## PROBLEM DESCRIPTION:
Match the string "підтримки" against each line below, and copy every line that matches.

─── ENTRIES SHOWN ───

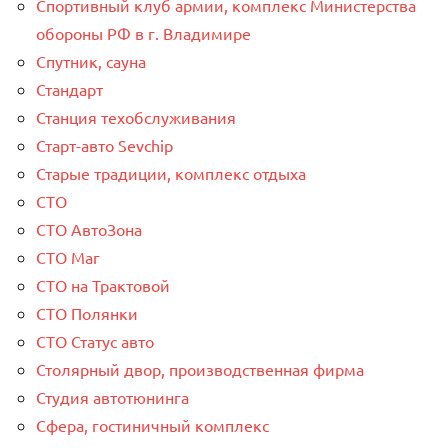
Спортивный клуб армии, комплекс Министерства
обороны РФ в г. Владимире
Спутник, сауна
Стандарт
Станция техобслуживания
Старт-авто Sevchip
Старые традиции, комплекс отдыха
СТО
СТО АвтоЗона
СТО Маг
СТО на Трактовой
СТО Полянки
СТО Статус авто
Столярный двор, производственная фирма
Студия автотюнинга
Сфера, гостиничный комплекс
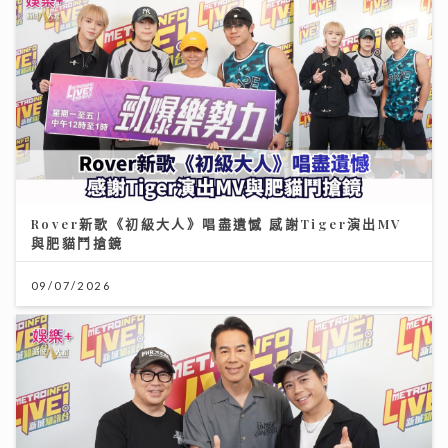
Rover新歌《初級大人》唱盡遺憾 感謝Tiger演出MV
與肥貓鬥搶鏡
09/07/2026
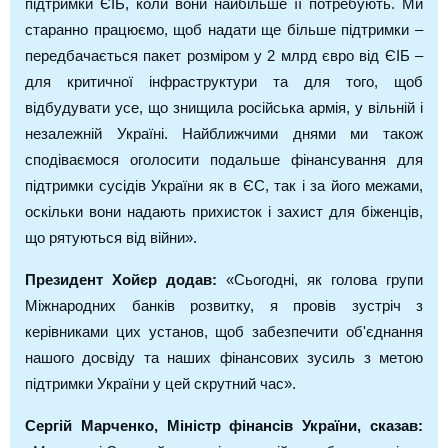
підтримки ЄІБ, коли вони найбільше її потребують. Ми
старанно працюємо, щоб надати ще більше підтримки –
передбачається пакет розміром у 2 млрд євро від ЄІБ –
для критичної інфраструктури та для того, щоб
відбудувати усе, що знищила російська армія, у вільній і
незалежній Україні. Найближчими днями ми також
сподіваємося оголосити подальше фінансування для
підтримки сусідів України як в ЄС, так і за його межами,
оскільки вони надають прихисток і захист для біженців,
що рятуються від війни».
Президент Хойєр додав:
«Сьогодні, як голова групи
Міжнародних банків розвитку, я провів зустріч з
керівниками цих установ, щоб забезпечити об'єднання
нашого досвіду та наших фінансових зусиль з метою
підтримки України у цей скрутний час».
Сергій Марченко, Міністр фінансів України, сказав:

───

## SOLVED EXERCISE:
підтримки ЄІБ, коли вони найбільше її потребують. Ми
старанно працюємо, щоб надати ще більше підтримки –
підтримки сусідів України як в ЄС, так і за його межами,
підтримки України у цей скрутний час».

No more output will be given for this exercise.